Friday, April 07, 2017

Maharashtra shocker: India's rural poor produce more children as they have no other means of entertainment

By Our Representative
Why do poor people, especially of the rural areas, especially tribals, “procreate” more often than the rich? A clas 12 sociology textbook, produced by the Maharashtra government believes this is because they “do not have sufficient means of recreational facilities.”
Insisting “their only form of enjoyment is indulging in sexual activity, without even considering its outcomes”, the book wants teenaged children to believe that the only way to counter is to ensure that “these people are provided with certain recreational facilities”. Once this happens, “the number of births would definitely come down.”
This is, interestingly, not the only quotable quote from the book, brought to light by scholar, Disha Nawani, in a commentary, “School Textbooks: From Sublime to the Ridiculous”, published in the top journal, “Economic and Political Weekly" (EPW).
Published by the Maharashtra State Board of Secondary and Higher Secondary Education, and produced and distributed by the Maharashtra State Bureau of Textbook Production and Curriculum Research, the book also makes one believe that “the women having high status prefer to give birth to few children” because “they consider that having more children will obstruct their career development”.
At another place, talking about the “problems of working women,” the book seeks to blames wives’ ambition for family tussles. It says, “If wife is more ambitious, she concentrates on her career and attempts to get promotion.” The result is, “she becomes somewhat negligent about her home and so her husband expresses his anger.”
Further: “Children are somehow neglected if both husband and wife are in service and as a result children can become deviant. For that they both blame each other.”
And what is the outcome? It underlines, “Many of the working women are not in a position to take care of their husbands or even some of them are not willing to take care of in-laws.
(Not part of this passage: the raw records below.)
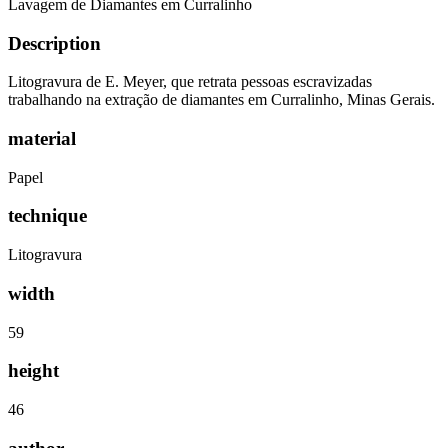
Lavagem de Diamantes em Curralinho
Description
Litogravura de E. Meyer, que retrata pessoas escravizadas
trabalhando na extração de diamantes em Curralinho, Minas Gerais.
material
Papel
technique
Litogravura
width
59
height
46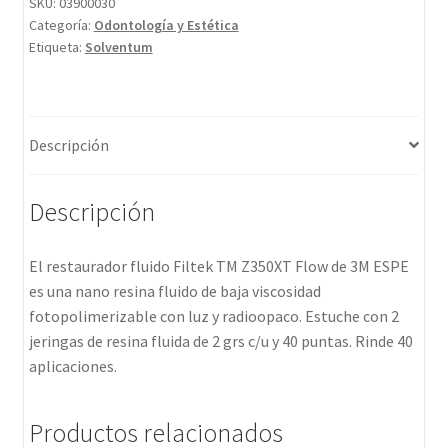
SKU:
03900030
Categoría:
Odontología y Estética
Etiqueta:
Solventum
Descripción
Descripción
El restaurador fluido Filtek TM Z350XT Flow de 3M ESPE
es una nano resina fluido de baja viscosidad
fotopolimerizable con luz y radioopaco. Estuche con 2
jeringas de resina fluida de 2 grs c/u y 40 puntas. Rinde 40
aplicaciones.
Productos relacionados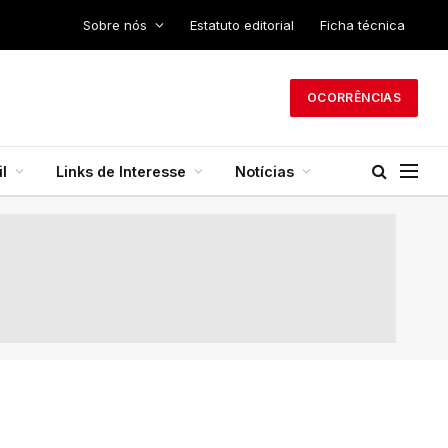
Sobre nós
Estatuto editorial
Ficha técnica
OCORRÊNCIAS
l
Links de Interesse
Notícias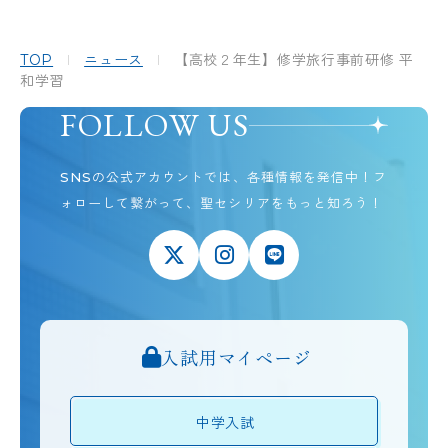
TOP
ニュース
【高校２年生】修学旅行事前研修 平
和学習
FOLLOW US
SNSの公式アカウントでは、各種情報を発信中！
フ
ォローして繋がって、聖セシリアをもっと知ろう！
入試用マイページ
中学入試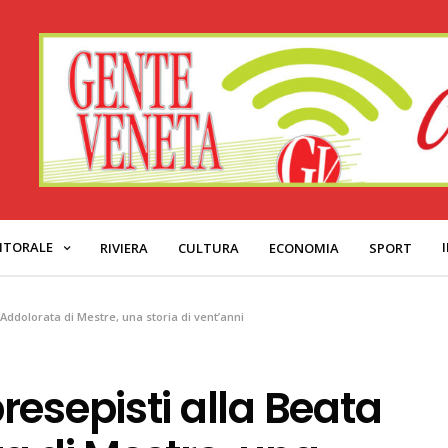
ITORALE
RIVIERA
CULTURA
ECONOMIA
SPORT
Addolorata di Mestre, una storia di vent’anni
resepisti alla Beata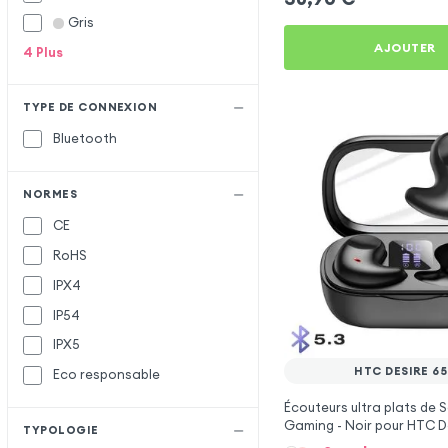
Gris
Hoco
H
AJOUTER
4
Plus
Inkax
I
JBL
J
TYPE DE CONNEXION
Oppo
O
Bluetooth
Remax
R
Samsung
S
NORMES
Setty
CE
RoHS
IPX4
IP54
IPX5
HTC DESIRE 6
Eco responsable
Écouteurs ultra plats de 
Gaming - Noir pour HTC D
TYPOLOGIE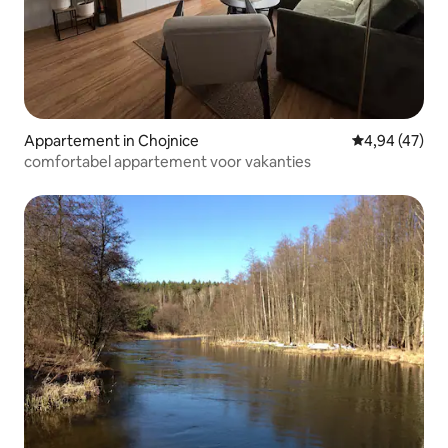
Appartement in Chojnice
Gemiddelde be
4,94 (47)
comfortabel appartement voor vakanties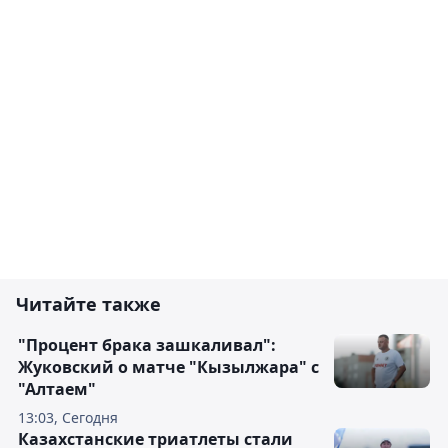
Читайте также
"Процент брака зашкаливал":
Жуковский о матче "Кызылжара" с
"Алтаем"
13:03, Сегодня
Казахстанские триатлеты стали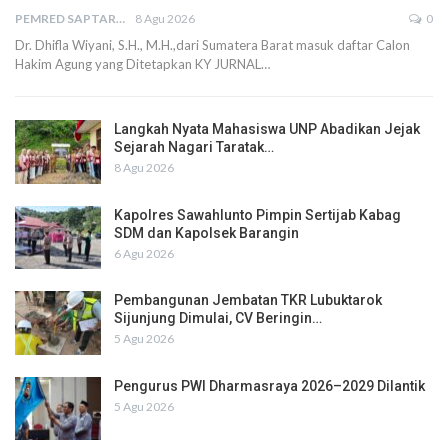
PEMRED SAPTARIUS
8 Agu 2026
0
Dr. Dhifla Wiyani, S.H., M.H.,dari Sumatera Barat masuk daftar Calon
Hakim Agung yang Ditetapkan KY JURNAL…
Langkah Nyata Mahasiswa UNP Abadikan Jejak
Sejarah Nagari Taratak…
8 Agu 2026
Kapolres Sawahlunto Pimpin Sertijab Kabag
SDM dan Kapolsek Barangin
6 Agu 2026
Pembangunan Jembatan TKR Lubuktarok
Sijunjung Dimulai, CV Beringin…
5 Agu 2026
Pengurus PWI Dharmasraya 2026–2029 Dilantik
5 Agu 2026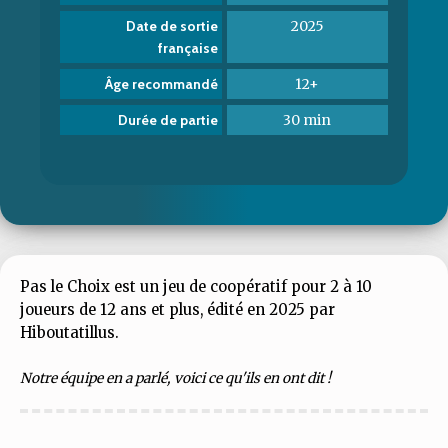
2025
Date de sortie
française
12+
Âge recommandé
30 min
Durée de partie
Pas le Choix est un jeu de coopératif pour 2 à 10
joueurs de 12 ans et plus, édité en 2025 par
Hiboutatillus.
Notre équipe en a parlé, voici ce qu'ils en ont dit !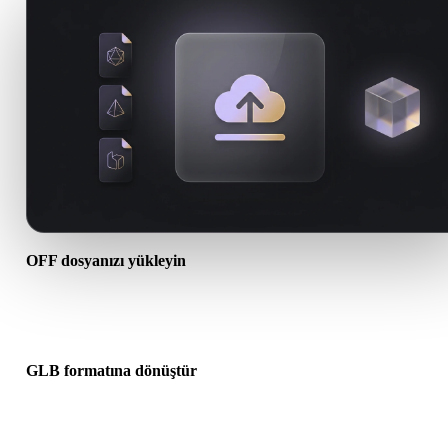
OFF dosyanızı yükleyin
Cihazınızdan bir .OFF dosyası seçin. Format doku veya ek dosyala
başvuruyorsa bunları birlikte yükleyin.
GLB formatına dönüştür
Sonraki 3D, baskı, web, AR veya oyun iş akışınız için bir .GLB dos
oluşturmak üzere tarayıcı dönüşümünü çalıştırın.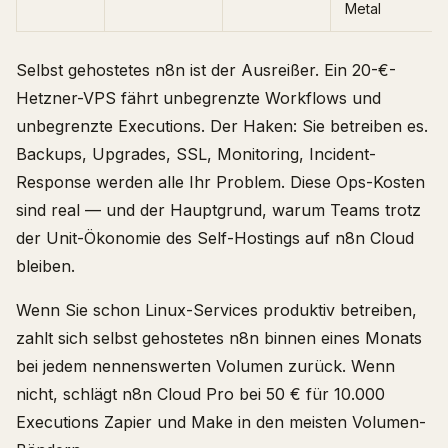
Metal
Selbst gehostetes n8n ist der Ausreißer. Ein 20-€-
Hetzner-VPS fährt unbegrenzte Workflows und
unbegrenzte Executions. Der Haken: Sie betreiben es.
Backups, Upgrades, SSL, Monitoring, Incident-
Response werden alle Ihr Problem. Diese Ops-Kosten
sind real — und der Hauptgrund, warum Teams trotz
der Unit-Ökonomie des Self-Hostings auf n8n Cloud
bleiben.
Wenn Sie schon Linux-Services produktiv betreiben,
zahlt sich selbst gehostetes n8n binnen eines Monats
bei jedem nennenswerten Volumen zurück. Wenn
nicht, schlägt n8n Cloud Pro bei 50 € für 10.000
Executions Zapier und Make in den meisten Volumen-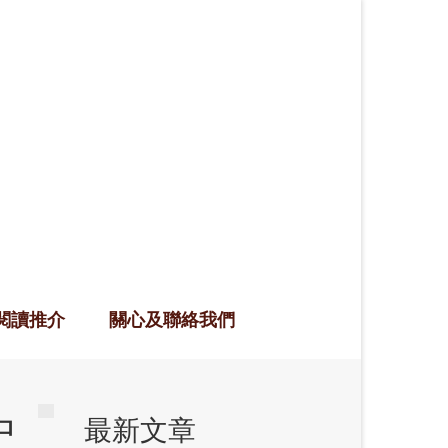
閱讀推介
關心及聯絡我們
中
最新文章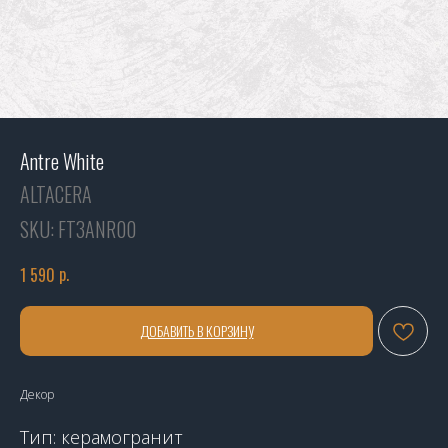
Antre White
ALTACERA
SKU:
FT3ANR00
р.
1 590
ДОБАВИТЬ В КОРЗИНУ
Декор
Тип: керамогранит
As a result husband becomes angry”!
A third example cited by Nawani is about the reason for “demands of dowry”, which include a girl being “ugly” or handicapped”, which makes it difficult to get her married; and “expectations of suitable bridegroom” who is “well-educated, well matched, better earning”.
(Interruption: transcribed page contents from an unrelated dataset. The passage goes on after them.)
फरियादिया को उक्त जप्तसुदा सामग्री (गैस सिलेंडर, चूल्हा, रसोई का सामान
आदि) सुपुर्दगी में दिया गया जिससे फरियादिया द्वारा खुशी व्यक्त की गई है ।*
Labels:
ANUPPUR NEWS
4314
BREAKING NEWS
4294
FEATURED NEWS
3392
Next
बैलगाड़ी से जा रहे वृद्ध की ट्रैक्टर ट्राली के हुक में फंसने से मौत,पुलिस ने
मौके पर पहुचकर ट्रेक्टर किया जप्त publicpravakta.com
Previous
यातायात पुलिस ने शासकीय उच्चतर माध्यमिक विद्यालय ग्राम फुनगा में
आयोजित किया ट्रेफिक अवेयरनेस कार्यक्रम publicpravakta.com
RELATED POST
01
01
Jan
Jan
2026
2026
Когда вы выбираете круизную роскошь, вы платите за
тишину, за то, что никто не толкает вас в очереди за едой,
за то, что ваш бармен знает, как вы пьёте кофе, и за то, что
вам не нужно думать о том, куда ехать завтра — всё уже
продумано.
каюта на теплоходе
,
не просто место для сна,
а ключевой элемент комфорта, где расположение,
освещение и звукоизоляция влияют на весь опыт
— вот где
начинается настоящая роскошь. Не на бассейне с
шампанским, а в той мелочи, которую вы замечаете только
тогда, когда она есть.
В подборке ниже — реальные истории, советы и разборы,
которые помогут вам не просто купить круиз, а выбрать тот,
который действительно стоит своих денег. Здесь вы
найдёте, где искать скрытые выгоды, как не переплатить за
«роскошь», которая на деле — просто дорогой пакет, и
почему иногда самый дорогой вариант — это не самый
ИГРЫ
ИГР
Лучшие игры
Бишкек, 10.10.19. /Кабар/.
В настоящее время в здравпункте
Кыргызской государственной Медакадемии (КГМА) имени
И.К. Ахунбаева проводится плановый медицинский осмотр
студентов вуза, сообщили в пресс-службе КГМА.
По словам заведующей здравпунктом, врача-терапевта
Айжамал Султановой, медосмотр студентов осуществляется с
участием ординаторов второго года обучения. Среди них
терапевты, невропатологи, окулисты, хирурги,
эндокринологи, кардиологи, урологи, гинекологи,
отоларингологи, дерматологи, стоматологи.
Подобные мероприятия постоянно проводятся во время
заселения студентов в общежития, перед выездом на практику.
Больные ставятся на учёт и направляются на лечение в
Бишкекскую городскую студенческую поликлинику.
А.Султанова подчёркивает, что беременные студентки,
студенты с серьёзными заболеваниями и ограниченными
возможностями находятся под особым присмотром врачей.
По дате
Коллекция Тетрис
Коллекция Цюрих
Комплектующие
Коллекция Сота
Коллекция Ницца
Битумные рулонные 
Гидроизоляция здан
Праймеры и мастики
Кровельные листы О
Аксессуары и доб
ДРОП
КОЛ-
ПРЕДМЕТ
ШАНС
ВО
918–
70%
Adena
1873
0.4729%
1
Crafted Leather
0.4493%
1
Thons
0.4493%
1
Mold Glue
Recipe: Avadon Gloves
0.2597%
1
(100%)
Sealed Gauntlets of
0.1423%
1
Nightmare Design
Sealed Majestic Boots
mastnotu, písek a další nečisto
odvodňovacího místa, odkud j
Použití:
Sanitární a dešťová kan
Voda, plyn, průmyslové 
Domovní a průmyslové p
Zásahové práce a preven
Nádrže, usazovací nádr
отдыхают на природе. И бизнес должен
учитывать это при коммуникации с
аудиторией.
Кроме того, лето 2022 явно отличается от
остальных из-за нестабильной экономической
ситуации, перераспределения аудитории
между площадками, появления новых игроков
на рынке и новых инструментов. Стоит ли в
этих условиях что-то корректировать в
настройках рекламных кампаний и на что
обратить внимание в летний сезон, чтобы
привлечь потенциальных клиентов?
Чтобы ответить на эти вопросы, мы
Other explanations for dowry are – a situation under which “parents of bridegroom demand more dowry at the time of their son’s marriage in order to compensate for the dowry amount they have paid for their daughter’s marriage”; and “social prestige and help to newly married life.”
Unemployment, the sociology book seeks to suggest, is not a problem which the state should be worried about. It says, “Suppose a person has no employment, it is his/her personal problem”, even as wanting to differentiate between “personal” and “social” problem.
It says, “A social problem is different from personal problem. A problem which is faced by the person or his/her family is considered as a personal problem. A problem, on the contrary which is faced by the numerous persons, is considered as social problem.”
Nawani quotes from the preface to say, the book has been published after “teachers and students appreciated those textbooks very much and were satisfied with the content and presentation”, adding, the book has been “reviewed by experts”.
This is not the only book which provides such quotable quotes, says Nawani. The economics textbook for Class 9 (Goel 2017), under “social discrimination against women” states: “As women earn more money – as has been repeatedly shown – they spend it on the further education and health of the children, as opposed to men, who often spend it on drink, tobacco or other women”!